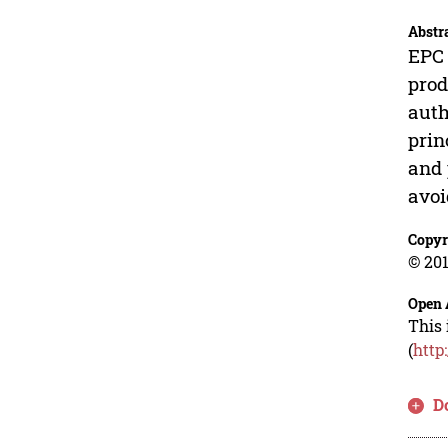
Abstr
EPC 
prod
auth
prin
and 
avoi
Copyr
© 201
Open 
This 
(
http
D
--- --- ---
§ Task brief
Print the material verbatim; drop the pictures.

§ Output of the task
Abstr
EPC 
prod
auth
prin
and 
avoi
Copyr
© 201
Open 
This 
(
http
D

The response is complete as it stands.